Another frequently asked question concerns the famous, so-called "Schrodinger's Cat Paradox". Well let's put paid to this one forthwith, because we have discovered that Schrodinger did not, in fact, even own a cat---he owned a parakeet. End of that paradox! And please note that the "Schrodinger's Parakeet Paradox" sounds just plain stupid, and we refuse to pursue it anymore here.
And then, many of you have asked why the sky is blue. Well the answer to that is that it hasn't always been, and may not be even next year, according to many of the pundits. For example, in the Renaissance it was a pinkish shade, in the 1930's it was light greenish dotted with little sailboats, and so on. In fact, the sky is sort of like a huge "screen saver", because otherwise the sun would just be way too bright, and nobody would ever be able to catch a fly ball. Hence this is not a physics question, but just a matter of esthetic preference on the part of whoever it is that controls the sky.

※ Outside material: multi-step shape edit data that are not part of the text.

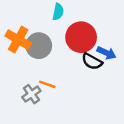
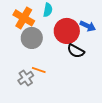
orange cross: (18, 40) -> (24, 18), moved
blue arrow: (106, 53) -> (88, 26), moved

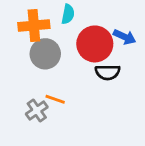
orange cross: (24, 18) -> (34, 26), turned -35
black semicircle: (76, 51) -> (108, 72), turned -30

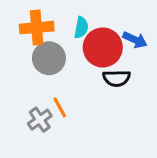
cyan semicircle: (68, 14) -> (81, 28), moved
orange line: (55, 99) -> (60, 107), turned 42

Several of you have inquired as to how the bagpipes work. Well, the obvious answer to this stupid question is that they don't, or else they wouldn't sound the way they do.

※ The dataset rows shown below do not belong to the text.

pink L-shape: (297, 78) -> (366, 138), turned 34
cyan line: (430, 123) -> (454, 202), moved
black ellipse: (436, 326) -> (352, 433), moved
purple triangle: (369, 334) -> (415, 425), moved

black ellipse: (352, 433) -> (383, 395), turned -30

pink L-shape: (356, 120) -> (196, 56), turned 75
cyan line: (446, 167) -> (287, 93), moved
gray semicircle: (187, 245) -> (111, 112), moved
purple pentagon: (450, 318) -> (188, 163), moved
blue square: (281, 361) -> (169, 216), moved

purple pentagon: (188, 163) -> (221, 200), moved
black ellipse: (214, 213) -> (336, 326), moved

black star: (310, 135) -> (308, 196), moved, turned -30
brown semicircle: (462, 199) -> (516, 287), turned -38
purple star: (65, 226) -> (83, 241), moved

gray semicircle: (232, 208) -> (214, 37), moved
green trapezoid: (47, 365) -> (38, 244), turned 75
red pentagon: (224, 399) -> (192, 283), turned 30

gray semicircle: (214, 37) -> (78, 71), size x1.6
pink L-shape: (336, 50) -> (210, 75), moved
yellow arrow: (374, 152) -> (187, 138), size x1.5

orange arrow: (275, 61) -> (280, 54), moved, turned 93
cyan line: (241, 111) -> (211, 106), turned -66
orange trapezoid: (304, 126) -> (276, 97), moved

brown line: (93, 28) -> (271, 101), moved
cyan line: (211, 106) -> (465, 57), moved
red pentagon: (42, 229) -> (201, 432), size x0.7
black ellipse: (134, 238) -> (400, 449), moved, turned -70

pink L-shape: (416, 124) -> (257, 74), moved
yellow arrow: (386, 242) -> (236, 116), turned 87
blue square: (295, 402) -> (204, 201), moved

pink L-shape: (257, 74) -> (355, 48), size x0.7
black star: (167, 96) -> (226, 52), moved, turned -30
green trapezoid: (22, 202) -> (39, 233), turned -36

The last question that we have space for here concerns why us physics people insist on using the Latin sounding phrase, "et al" after our names. Well part of the reason is that it sounds rather erudite, and helps compensate for mistakes in the actual scientific paper. But another reason is that scientists often lack will power when it comes to food, and we are often heard saying that we can't believe we "et [it] all".
That’s all we have time for now, but remember--you can always call to get your answers on the Physics Hotline, 1-800-Why-Is-It. Prices are as always: answers are 5 cents, answers requiring thought are 50 cents; the costs of correct answers, like lobster, vary with the availability.